2. The stationary exercise bicycle of claim 1, wherein the actuator couples the forward end of the frame to the base.
3. The stationary exercise bicycle of claim 2, wherein the actuator pivots the frame between normal and inclined positions.
4. The stationary exercise bicycle of claim 3, wherein, in the inclined position, an incline angle of the frame is about 15 degrees.
5. The stationary exercise bicycle of claim 3, wherein the actuator is a linear actuator.
6. The stationary exercise bicycle of claim 5, further comprising a first pivotal connection coupling an upper end of the actuator to the forward end of the frame, and a second pivotal connection coupling a lower end of the actuator to the base.
7. The stationary exercise bicycle of claim 6, further comprising right and left upstanding cradle plates mounted to the base, and a crank assembly pivotally supported between the cradle plates and secured to the frame
8. The stationary exercise bicycle of claim 7, wherein the crank assembly comprises a spindle, and the right and left pedals are coupled to the spindle.
9. The stationary exercise bicycle of claim 8, wherein each of the cradle plates comprises an aperture, and the spindle extends through the apertures.
10. The stationary exercise bicycle of claim 9, wherein the frame comprises a seat tube, and first and second top tubes secured to the seat tube, and the crank assembly is secured between the seat tube and the first and second top tubes of the frame.
11. The stationary exercise bicycle of claim 7, wherein the actuator comprises a hydraulic cylinder.
12. The stationary exercise bicycle of claim 11, wherein the hydraulic cylinder and the crank assembly are connected so that hydraulic fluid power from the crank assembly causes the frame to pivot.
13. The stationary exercise bicycle of claim 12, wherein the crank assembly comprises gears forming a gear pump.
14. The stationary exercise bicycle of claim 12, wherein the crank assembly comprises at least one cam element coupled to the spindle, and at least one piston element coupled to the cam element.
15. The stationary exercise bicycle of claim 12, further comprising a control device configured to move the actuator to pivot the frame.
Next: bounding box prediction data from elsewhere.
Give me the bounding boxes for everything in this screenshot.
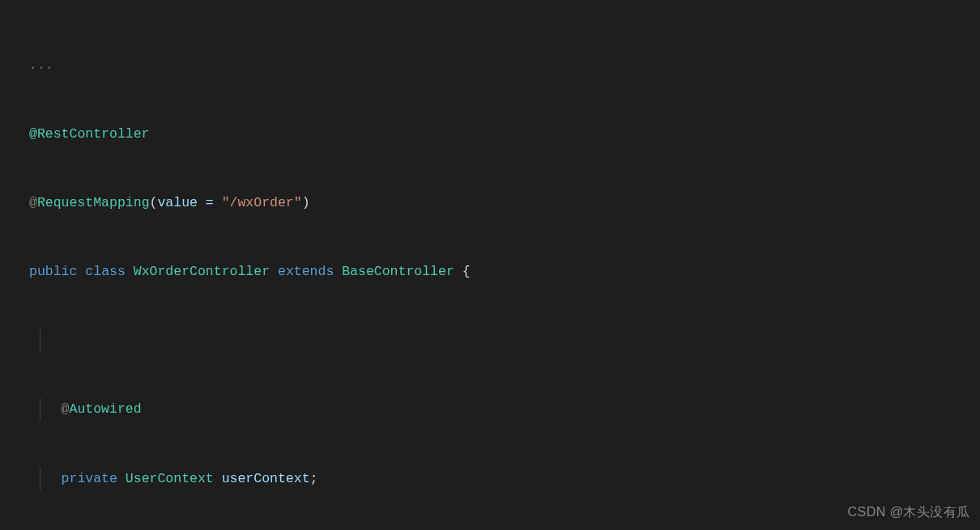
string-literal: "/wxOrder" bbox=[222, 195, 302, 210]
code-line: private UserContext userContext; bbox=[0, 468, 980, 490]
blank-line bbox=[0, 329, 980, 352]
code-line: @RequestMapping(value = "/wxOrder") bbox=[0, 192, 980, 214]
class-name: WxOrderController bbox=[134, 264, 270, 279]
code-line: @Autowired bbox=[0, 398, 980, 421]
at-sign: @ bbox=[29, 195, 37, 210]
collapsed-ellipsis[interactable]: ... bbox=[29, 57, 53, 73]
code-line: ... bbox=[0, 54, 980, 77]
code-line: public class WxOrderController extends B… bbox=[0, 261, 980, 283]
code-editor[interactable]: ... @RestController @RequestMapping(valu… bbox=[0, 0, 980, 530]
annotation: RequestMapping bbox=[37, 195, 150, 210]
annotation: @RestController bbox=[29, 126, 150, 142]
annotation: Autowired bbox=[70, 401, 142, 417]
code-line: @RestController bbox=[0, 123, 980, 146]
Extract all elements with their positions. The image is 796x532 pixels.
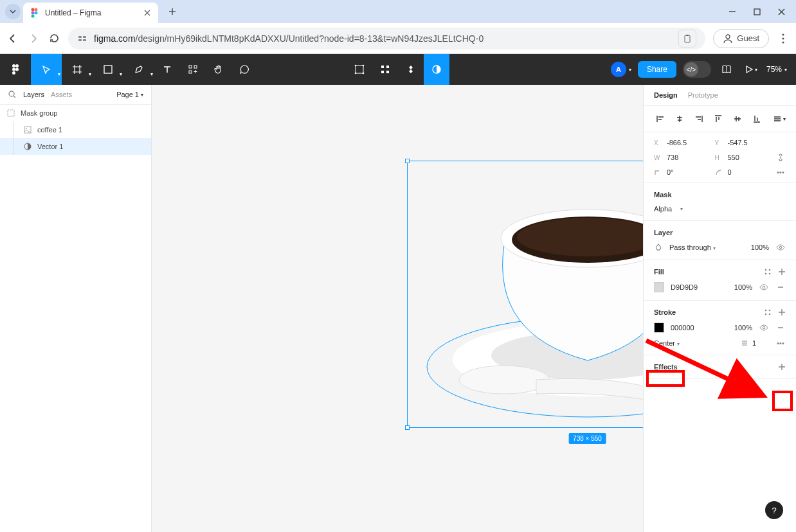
svg-rect-33 [386, 71, 389, 73]
align-hcenter-button[interactable] [672, 111, 687, 127]
align-left-button[interactable] [653, 111, 668, 127]
pen-tool[interactable]: ▾ [123, 54, 154, 85]
new-tab-button[interactable] [163, 3, 181, 21]
tab-search-button[interactable] [5, 4, 21, 19]
guest-label: Guest [737, 33, 759, 43]
browser-tab[interactable]: Untitled – Figma [23, 3, 158, 23]
help-button[interactable]: ? [765, 501, 783, 519]
w-field[interactable]: W738 [654, 154, 710, 161]
add-effect-button[interactable] [778, 363, 786, 371]
stroke-swatch[interactable] [654, 323, 664, 333]
page-selector[interactable]: Page 1▾ [116, 91, 143, 98]
align-top-button[interactable] [710, 111, 726, 127]
profile-button[interactable]: Guest [713, 29, 769, 48]
fill-opacity-field[interactable]: 100% [734, 283, 752, 291]
search-icon[interactable] [8, 90, 17, 99]
add-stroke-button[interactable] [778, 308, 786, 316]
align-right-button[interactable] [691, 111, 707, 127]
hand-tool[interactable] [206, 54, 231, 85]
clipboard-button[interactable] [678, 30, 696, 48]
mask-toggle[interactable] [424, 54, 449, 85]
mask-tool[interactable] [372, 54, 398, 85]
resize-handle-tl[interactable] [405, 159, 410, 163]
stroke-weight-field[interactable]: 1 [752, 339, 756, 347]
radius-field[interactable]: 0 [715, 168, 771, 176]
mask-section: Mask Alpha▾ [644, 183, 796, 221]
browser-menu-button[interactable] [777, 32, 790, 45]
x-field[interactable]: X-866.5 [654, 139, 710, 146]
boolean-tool[interactable] [398, 54, 424, 85]
fill-hex-field[interactable]: D9D9D9 [671, 283, 698, 291]
reload-button[interactable] [48, 32, 60, 45]
layer-coffee-image[interactable]: coffee 1 [0, 121, 151, 138]
mask-layer-icon [23, 142, 32, 151]
distribute-button[interactable]: ▾ [772, 111, 787, 127]
zoom-control[interactable]: 75%▾ [766, 65, 787, 74]
stroke-styles-button[interactable] [764, 308, 772, 316]
visibility-icon[interactable] [775, 243, 786, 252]
svg-rect-16 [12, 64, 15, 67]
blend-mode-dropdown[interactable]: Pass through▾ [669, 244, 716, 251]
move-tool[interactable]: ▾ [31, 54, 62, 85]
fill-styles-button[interactable] [764, 268, 772, 276]
align-vcenter-button[interactable] [730, 111, 745, 127]
fill-visibility-button[interactable] [759, 283, 769, 292]
constrain-proportions-button[interactable] [775, 153, 786, 162]
layers-tab[interactable]: Layers [23, 91, 44, 98]
assets-tab[interactable]: Assets [51, 91, 72, 98]
url-box[interactable]: figma.com/design/mHy69ikdLNTMt8pKdADXXU/… [68, 28, 705, 49]
chevron-down-icon: ▾ [755, 67, 757, 73]
resize-handle-bl[interactable] [405, 425, 410, 430]
fill-section: Fill D9D9D9 100% [644, 260, 796, 301]
stroke-opacity-field[interactable]: 100% [734, 324, 752, 332]
more-options-button[interactable]: ••• [775, 168, 786, 176]
design-tab[interactable]: Design [654, 91, 678, 99]
stroke-align-dropdown[interactable]: Center▾ [654, 339, 680, 347]
text-tool[interactable] [154, 54, 180, 85]
boolean-icon [406, 64, 416, 75]
forward-button[interactable] [27, 32, 40, 45]
shape-tool[interactable]: ▾ [93, 54, 123, 85]
canvas[interactable]: 738 × 550 [152, 85, 643, 532]
h-field[interactable]: H550 [715, 154, 771, 161]
minimize-button[interactable] [728, 7, 737, 16]
stroke-hex-field[interactable]: 000000 [671, 324, 694, 332]
y-field[interactable]: Y-547.5 [715, 139, 771, 146]
chevron-down-icon: ▾ [89, 71, 91, 77]
svg-rect-31 [386, 66, 389, 68]
resources-tool[interactable] [180, 54, 206, 85]
selection-bounds[interactable]: 738 × 550 [407, 161, 643, 428]
close-window-button[interactable] [777, 7, 786, 16]
mask-mode-dropdown[interactable]: Alpha▾ [654, 205, 786, 213]
user-avatar[interactable]: A ▾ [611, 62, 631, 77]
maximize-button[interactable] [752, 7, 761, 16]
component-tool[interactable] [347, 54, 372, 85]
library-button[interactable] [718, 54, 736, 85]
figma-logo-icon [10, 64, 21, 75]
prototype-tab[interactable]: Prototype [688, 91, 718, 99]
stroke-visibility-button[interactable] [759, 323, 769, 332]
remove-stroke-button[interactable] [775, 324, 786, 332]
tab-title: Untitled – Figma [45, 8, 138, 17]
layer-mask-group[interactable]: Mask group [0, 105, 151, 121]
share-button[interactable]: Share [638, 61, 676, 78]
svg-rect-30 [381, 66, 384, 68]
layer-opacity-field[interactable]: 100% [751, 244, 769, 251]
back-button[interactable] [6, 32, 19, 45]
site-settings-icon[interactable] [77, 33, 87, 44]
add-fill-button[interactable] [778, 268, 786, 276]
frame-tool[interactable]: ▾ [62, 54, 93, 85]
layer-vector[interactable]: Vector 1 [0, 138, 151, 155]
present-button[interactable]: ▾ [742, 54, 760, 85]
fill-swatch[interactable] [654, 282, 664, 292]
layer-title: Layer [654, 229, 786, 236]
comment-tool[interactable] [231, 54, 257, 85]
remove-fill-button[interactable] [775, 283, 786, 291]
main-menu-button[interactable] [0, 54, 31, 85]
dev-mode-toggle[interactable]: </> [683, 61, 711, 78]
code-icon: </> [684, 62, 698, 76]
stroke-more-button[interactable]: ••• [775, 339, 786, 347]
rotation-field[interactable]: 0° [654, 168, 710, 176]
align-bottom-button[interactable] [749, 111, 764, 127]
close-icon[interactable] [143, 8, 152, 17]
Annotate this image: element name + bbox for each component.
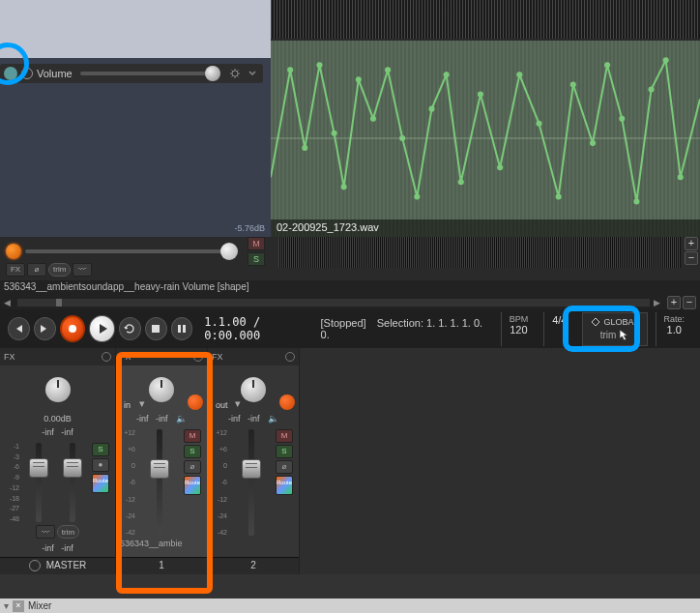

16. The stationary exercise bicycle of claim 15, wherein the control device is configured to control a resistance of the pedals.
17. A stationary exercise bicycle, comprising:
a base;
a frame;
a crank assembly pivotally coupling the frame to the base, the crank assembly comprising a spindle;
right and left pedals mounted to the spindle, and configured to rotate in operation about an axis of rotation; and
a hydraulic cylinder coupling the frame to the base, the hydraulic cylinder configured to pivot the frame relative to the base about the axis of rotation between normal and inclined positions.
18. The stationary exercise bicycle of claim 17, wherein the crank assembly comprises gears forming a gear pump, and the hydraulic cylinder and the crank assembly are connected so that hydraulic fluid power from the crank assembly causes the frame to pivot between the normal and inclined positions.
19. The stationary exercise bicycle of claim 17, wherein the crank assembly comprises at least one cam element coupled to the spindle, and at least one piston element coupled to the cam element, and the hydraulic cylinder and the crank assembly are connected so that hydraulic fluid power from the crank assembly causes the frame to pivot between the normal and inclined positions.
20. A stationary exercise bicycle, comprising:
a base;
right and left pedals coupled to the base, and configured to rotate in operation about an axis of rotation;
a frame coupled to the base, the frame comprising a saddle and a handlebar; and
a linear actuator coupling the frame to the base, the linear actuator configured to pivot the frame relative to the base about the axis of rotation between normal and inclined positions.